● **DATA SUPPLIED**:
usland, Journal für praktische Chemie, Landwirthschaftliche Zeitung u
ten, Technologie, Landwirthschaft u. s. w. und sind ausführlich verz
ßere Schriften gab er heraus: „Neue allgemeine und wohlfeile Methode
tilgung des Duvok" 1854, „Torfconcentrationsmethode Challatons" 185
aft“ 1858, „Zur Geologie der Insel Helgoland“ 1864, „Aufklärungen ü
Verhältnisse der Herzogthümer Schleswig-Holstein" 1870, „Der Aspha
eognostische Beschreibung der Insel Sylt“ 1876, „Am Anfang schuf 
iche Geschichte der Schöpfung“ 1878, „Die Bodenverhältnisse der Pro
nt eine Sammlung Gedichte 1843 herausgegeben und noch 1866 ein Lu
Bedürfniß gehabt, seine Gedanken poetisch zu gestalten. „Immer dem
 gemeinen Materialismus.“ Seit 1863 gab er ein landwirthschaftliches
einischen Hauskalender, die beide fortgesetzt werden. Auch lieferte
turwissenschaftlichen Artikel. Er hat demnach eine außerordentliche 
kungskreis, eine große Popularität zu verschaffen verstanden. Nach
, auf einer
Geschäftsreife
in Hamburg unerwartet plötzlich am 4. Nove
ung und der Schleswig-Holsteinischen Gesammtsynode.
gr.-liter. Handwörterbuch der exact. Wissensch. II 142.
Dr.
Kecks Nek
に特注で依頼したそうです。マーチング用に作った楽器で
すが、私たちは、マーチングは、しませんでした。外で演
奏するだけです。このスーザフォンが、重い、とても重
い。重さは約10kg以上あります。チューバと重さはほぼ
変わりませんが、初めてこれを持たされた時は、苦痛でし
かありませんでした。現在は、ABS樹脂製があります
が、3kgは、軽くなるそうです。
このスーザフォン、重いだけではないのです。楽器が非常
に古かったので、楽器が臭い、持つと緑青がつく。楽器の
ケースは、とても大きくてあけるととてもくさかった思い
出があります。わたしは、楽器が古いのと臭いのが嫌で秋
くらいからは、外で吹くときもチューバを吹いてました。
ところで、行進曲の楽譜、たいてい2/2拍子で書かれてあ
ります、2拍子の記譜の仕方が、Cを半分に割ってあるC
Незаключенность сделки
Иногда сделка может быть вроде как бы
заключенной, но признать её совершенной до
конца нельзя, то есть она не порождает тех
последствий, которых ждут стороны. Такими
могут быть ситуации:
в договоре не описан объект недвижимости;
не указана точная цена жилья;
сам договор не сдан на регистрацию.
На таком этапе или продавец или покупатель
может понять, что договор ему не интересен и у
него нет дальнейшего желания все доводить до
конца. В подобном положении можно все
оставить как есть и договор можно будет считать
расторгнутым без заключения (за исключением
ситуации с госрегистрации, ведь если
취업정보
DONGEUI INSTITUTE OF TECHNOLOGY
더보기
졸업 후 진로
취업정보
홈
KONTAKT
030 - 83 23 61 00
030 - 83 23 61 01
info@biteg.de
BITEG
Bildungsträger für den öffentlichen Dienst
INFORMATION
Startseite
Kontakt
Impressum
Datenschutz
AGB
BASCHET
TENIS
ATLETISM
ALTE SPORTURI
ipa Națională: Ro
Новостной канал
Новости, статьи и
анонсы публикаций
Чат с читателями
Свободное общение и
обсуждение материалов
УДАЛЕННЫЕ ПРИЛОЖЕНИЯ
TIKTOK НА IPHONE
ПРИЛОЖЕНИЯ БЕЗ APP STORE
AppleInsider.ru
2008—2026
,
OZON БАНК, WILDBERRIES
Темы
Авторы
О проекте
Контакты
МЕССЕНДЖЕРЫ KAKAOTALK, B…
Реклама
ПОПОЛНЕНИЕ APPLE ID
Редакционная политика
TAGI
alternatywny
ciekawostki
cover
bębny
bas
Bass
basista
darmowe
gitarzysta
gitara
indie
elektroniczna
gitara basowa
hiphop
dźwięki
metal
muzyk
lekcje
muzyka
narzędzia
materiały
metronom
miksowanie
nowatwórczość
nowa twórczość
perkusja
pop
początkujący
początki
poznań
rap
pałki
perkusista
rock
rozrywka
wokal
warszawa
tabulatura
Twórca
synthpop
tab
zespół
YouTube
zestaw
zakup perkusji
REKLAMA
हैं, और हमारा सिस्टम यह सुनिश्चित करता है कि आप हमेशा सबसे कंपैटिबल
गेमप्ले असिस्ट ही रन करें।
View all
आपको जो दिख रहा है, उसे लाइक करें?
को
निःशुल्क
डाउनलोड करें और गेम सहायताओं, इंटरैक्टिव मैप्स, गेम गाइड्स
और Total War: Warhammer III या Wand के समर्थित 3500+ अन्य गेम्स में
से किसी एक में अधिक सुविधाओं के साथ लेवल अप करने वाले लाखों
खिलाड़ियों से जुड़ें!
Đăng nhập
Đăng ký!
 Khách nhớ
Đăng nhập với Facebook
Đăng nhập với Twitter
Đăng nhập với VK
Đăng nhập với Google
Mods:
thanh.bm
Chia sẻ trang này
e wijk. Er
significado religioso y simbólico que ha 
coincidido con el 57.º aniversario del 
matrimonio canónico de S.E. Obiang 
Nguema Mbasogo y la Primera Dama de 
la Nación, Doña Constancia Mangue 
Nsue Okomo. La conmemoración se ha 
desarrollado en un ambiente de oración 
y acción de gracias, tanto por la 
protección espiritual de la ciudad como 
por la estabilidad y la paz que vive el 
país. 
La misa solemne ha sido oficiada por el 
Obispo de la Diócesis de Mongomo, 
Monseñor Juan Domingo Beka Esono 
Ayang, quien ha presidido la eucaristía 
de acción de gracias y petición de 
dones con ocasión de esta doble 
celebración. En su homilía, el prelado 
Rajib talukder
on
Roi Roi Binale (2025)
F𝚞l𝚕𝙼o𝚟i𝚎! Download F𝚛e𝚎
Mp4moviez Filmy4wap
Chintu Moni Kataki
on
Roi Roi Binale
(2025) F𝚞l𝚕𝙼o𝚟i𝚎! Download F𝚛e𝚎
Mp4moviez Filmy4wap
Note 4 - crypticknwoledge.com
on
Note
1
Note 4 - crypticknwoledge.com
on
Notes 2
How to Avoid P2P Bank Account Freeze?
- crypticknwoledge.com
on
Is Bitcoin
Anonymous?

● **EXERCISE INSTRUCTIONS**: Could you restate the listing above word for word, leaving nothing out?

● **YOUR SOLUTION**:
usland, Journal für praktische Chemie, Landwirthschaftliche Zeitung u
ten, Technologie, Landwirthschaft u. s. w. und sind ausführlich verz
ßere Schriften gab er heraus: „Neue allgemeine und wohlfeile Methode
tilgung des Duvok" 1854, „Torfconcentrationsmethode Challatons" 185
aft“ 1858, „Zur Geologie der Insel Helgoland“ 1864, „Aufklärungen ü
Verhältnisse der Herzogthümer Schleswig-Holstein" 1870, „Der Aspha
eognostische Beschreibung der Insel Sylt“ 1876, „Am Anfang schuf 
iche Geschichte der Schöpfung“ 1878, „Die Bodenverhältnisse der Pro
nt eine Sammlung Gedichte 1843 herausgegeben und noch 1866 ein Lu
Bedürfniß gehabt, seine Gedanken poetisch zu gestalten. „Immer dem
 gemeinen Materialismus.“ Seit 1863 gab er ein landwirthschaftliches
einischen Hauskalender, die beide fortgesetzt werden. Auch lieferte
turwissenschaftlichen Artikel. Er hat demnach eine außerordentliche 
kungskreis, eine große Popularität zu verschaffen verstanden. Nach
, auf einer
Geschäftsreife
in Hamburg unerwartet plötzlich am 4. Nove
ung und der Schleswig-Holsteinischen Gesammtsynode.
gr.-liter. Handwörterbuch der exact. Wissensch. II 142.
Dr.
Kecks Nek
に特注で依頼したそうです。マーチング用に作った楽器で
すが、私たちは、マーチングは、しませんでした。外で演
奏するだけです。このスーザフォンが、重い、とても重
い。重さは約10kg以上あります。チューバと重さはほぼ
変わりませんが、初めてこれを持たされた時は、苦痛でし
かありませんでした。現在は、ABS樹脂製があります
が、3kgは、軽くなるそうです。
このスーザフォン、重いだけではないのです。楽器が非常
に古かったので、楽器が臭い、持つと緑青がつく。楽器の
ケースは、とても大きくてあけるととてもくさかった思い
出があります。わたしは、楽器が古いのと臭いのが嫌で秋
くらいからは、外で吹くときもチューバを吹いてました。
ところで、行進曲の楽譜、たいてい2/2拍子で書かれてあ
ります、2拍子の記譜の仕方が、Cを半分に割ってあるC
Незаключенность сделки
Иногда сделка может быть вроде как бы
заключенной, но признать её совершенной до
конца нельзя, то есть она не порождает тех
последствий, которых ждут стороны. Такими
могут быть ситуации:
в договоре не описан объект недвижимости;
не указана точная цена жилья;
сам договор не сдан на регистрацию.
На таком этапе или продавец или покупатель
может понять, что договор ему не интересен и у
него нет дальнейшего желания все доводить до
конца. В подобном положении можно все
оставить как есть и договор можно будет считать
расторгнутым без заключения (за исключением
ситуации с госрегистрации, ведь если
취업정보
DONGEUI INSTITUTE OF TECHNOLOGY
더보기
졸업 후 진로
취업정보
홈
KONTAKT
030 - 83 23 61 00
030 - 83 23 61 01
info@biteg.de
BITEG
Bildungsträger für den öffentlichen Dienst
INFORMATION
Startseite
Kontakt
Impressum
Datenschutz
AGB
BASCHET
TENIS
ATLETISM
ALTE SPORTURI
ipa Națională: Ro
Новостной канал
Новости, статьи и
анонсы публикаций
Чат с читателями
Свободное общение и
обсуждение материалов
УДАЛЕННЫЕ ПРИЛОЖЕНИЯ
TIKTOK НА IPHONE
ПРИЛОЖЕНИЯ БЕЗ APP STORE
AppleInsider.ru
2008—2026
,
OZON БАНК, WILDBERRIES
Темы
Авторы
О проекте
Контакты
МЕССЕНДЖЕРЫ KAKAOTALK, B…
Реклама
ПОПОЛНЕНИЕ APPLE ID
Редакционная политика
TAGI
alternatywny
ciekawostki
cover
bębny
bas
Bass
basista
darmowe
gitarzysta
gitara
indie
elektroniczna
gitara basowa
hiphop
dźwięki
metal
muzyk
lekcje
muzyka
narzędzia
materiały
metronom
miksowanie
nowatwórczość
nowa twórczość
perkusja
pop
początkujący
początki
poznań
rap
pałki
perkusista
rock
rozrywka
wokal
warszawa
tabulatura
Twórca
synthpop
tab
zespół
YouTube
zestaw
zakup perkusji
REKLAMA
हैं, और हमारा सिस्टम यह सुनिश्चित करता है कि आप हमेशा सबसे कंपैटिबल
गेमप्ले असिस्ट ही रन करें।
View all
आपको जो दिख रहा है, उसे लाइक करें?
को
निःशुल्क
डाउनलोड करें और गेम सहायताओं, इंटरैक्टिव मैप्स, गेम गाइड्स
और Total War: Warhammer III या Wand के समर्थित 3500+ अन्य गेम्स में
से किसी एक में अधिक सुविधाओं के साथ लेवल अप करने वाले लाखों
खिलाड़ियों से जुड़ें!
Đăng nhập
Đăng ký!
 Khách nhớ
Đăng nhập với Facebook
Đăng nhập với Twitter
Đăng nhập với VK
Đăng nhập với Google
Mods:
thanh.bm
Chia sẻ trang này
e wijk. Er
significado religioso y simbólico que ha 
coincidido con el 57.º aniversario del 
matrimonio canónico de S.E. Obiang 
Nguema Mbasogo y la Primera Dama de 
la Nación, Doña Constancia Mangue 
Nsue Okomo. La conmemoración se ha 
desarrollado en un ambiente de oración 
y acción de gracias, tanto por la 
protección espiritual de la ciudad como 
por la estabilidad y la paz que vive el 
país. 
La misa solemne ha sido oficiada por el 
Obispo de la Diócesis de Mongomo, 
Monseñor Juan Domingo Beka Esono 
Ayang, quien ha presidido la eucaristía 
de acción de gracias y petición de 
dones con ocasión de esta doble 
celebración. En su homilía, el prelado 
Rajib talukder
on
Roi Roi Binale (2025)
F𝚞l𝚕𝙼o𝚟i𝚎! Download F𝚛e𝚎
Mp4moviez Filmy4wap
Chintu Moni Kataki
on
Roi Roi Binale
(2025) F𝚞l𝚕𝙼o𝚟i𝚎! Download F𝚛e𝚎
Mp4moviez Filmy4wap
Note 4 - crypticknwoledge.com
on
Note
1
Note 4 - crypticknwoledge.com
on
Notes 2
How to Avoid P2P Bank Account Freeze?
- crypticknwoledge.com
on
Is Bitcoin
Anonymous?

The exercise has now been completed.